Enfim, terminamos todos os exames solicitados, as ressonâncias com raioisótopos, mas exames sanguíneos e outros....
  Não era Alzheimer , que  é definido como uma atrofia dos lobos temporais. Era uma demência inicial num homem de 74 anos, obeso, hipertenso, diabético e meu pai .
 A atrofia do lobo frontal permaneceu em todos os outros exames, o que indicava a chamada “Síndrome do velho ranzinza”, por ser médico toda esta peregrinação desde a marcação a realização de exames e  as consultas médicas, foi muito mais fácil.
O que de certa forma deixou meu pai mais orgulhoso de ter um filho médico. E que segundo eu já escrevi e repito, acho que minha maior função como médico e ajudar os meus próximos a morrer melhor.
Neste período fizemos uma viagem para a cidade natal de meu pai, Pirassununga, no interior de São Paulo. Visitamos as casas onde morou, que ficam no mesmo quarteirão , no centro perto da Igreja onde se casou, da escola onde estudou, do bar onde trabalhou, do local que era o cinema, que também trabalhou.
Fomos no CAP, onde jogava bola. Como a praça central estava fechada para reformar, não pudemos esperar pela banda do domingo a noite no coreto.
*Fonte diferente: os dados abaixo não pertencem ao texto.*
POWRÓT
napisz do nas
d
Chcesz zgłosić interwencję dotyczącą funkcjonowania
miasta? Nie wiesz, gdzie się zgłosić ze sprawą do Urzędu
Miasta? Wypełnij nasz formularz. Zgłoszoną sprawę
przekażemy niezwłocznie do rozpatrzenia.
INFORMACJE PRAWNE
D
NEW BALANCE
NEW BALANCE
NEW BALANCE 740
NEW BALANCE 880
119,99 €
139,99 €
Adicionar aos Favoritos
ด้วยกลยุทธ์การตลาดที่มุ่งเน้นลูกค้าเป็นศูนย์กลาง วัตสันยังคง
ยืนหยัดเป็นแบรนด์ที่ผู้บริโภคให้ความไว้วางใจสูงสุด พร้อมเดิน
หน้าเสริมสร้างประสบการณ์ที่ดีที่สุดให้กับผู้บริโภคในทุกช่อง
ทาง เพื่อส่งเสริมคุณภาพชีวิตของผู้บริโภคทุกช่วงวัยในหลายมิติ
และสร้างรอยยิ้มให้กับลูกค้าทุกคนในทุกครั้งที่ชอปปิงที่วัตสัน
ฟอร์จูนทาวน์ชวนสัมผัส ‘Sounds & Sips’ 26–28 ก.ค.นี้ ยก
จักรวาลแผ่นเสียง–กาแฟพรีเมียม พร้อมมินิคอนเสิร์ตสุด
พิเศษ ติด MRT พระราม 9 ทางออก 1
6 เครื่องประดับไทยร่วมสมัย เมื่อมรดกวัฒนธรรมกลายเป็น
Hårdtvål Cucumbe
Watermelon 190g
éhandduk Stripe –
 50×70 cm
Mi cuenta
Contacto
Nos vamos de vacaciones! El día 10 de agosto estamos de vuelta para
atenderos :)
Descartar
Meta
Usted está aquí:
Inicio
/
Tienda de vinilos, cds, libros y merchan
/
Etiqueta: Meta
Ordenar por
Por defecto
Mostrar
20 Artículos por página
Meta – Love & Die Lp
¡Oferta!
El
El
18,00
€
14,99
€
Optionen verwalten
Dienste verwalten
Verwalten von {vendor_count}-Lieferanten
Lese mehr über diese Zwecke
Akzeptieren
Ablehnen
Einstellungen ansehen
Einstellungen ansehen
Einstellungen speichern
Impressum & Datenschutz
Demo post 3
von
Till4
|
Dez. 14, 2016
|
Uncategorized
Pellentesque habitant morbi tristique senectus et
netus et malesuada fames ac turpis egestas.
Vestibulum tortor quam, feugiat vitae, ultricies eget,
Na missa , meu pai encontrou velhos amigos, parentes e por coincidência, era a missa de sétimo dia de uma de suas tias, a Mariana.
Fomos ao cemitério,  onde estão enterrados meus avôs, seu irmão, cunhado e tantos conhecidos. Almoçamos na Cachoeira de Emas, passamos na chácara de minha tia, sua irmã e voltamos a São Paulo.
Meu pai, já em São Paulo, começou seu tratamento, para melhorar sua memória. E outros , mais difíceis, como perder peso e caminhar, já que a comida em minha família têm o mesmo significado da palavra Amor.
Meu pai retornará em breve para novos exames e consultas. Segundo ele , minha mãe e minha irmã, seu estado está melhor em todos os sentidos... e eu espero que isso seja uma verdade no nosso novo encontro.
Independente do que venha acontecer, há um processo degenerativo instalado no cérebro de meu pai, irreversível...   Isso não significa que ele morrerá disto, que iremos morrer, tanto ele como eu, é fato.
Enquanto isso não acontecer, seguimos como sempre, sem rancores e próximos. Eu cada dia mais parecido com meus genitores; de certa forma, nossa união é uma despedida sem se despedir, é um transformar o tempo com memórias, lembranças e muitas risadas.
Agora como crianças, juntos ,vamos desenhando cada vez mais os relógios que a memória de meu pai esqueceu no dia de sua consulta.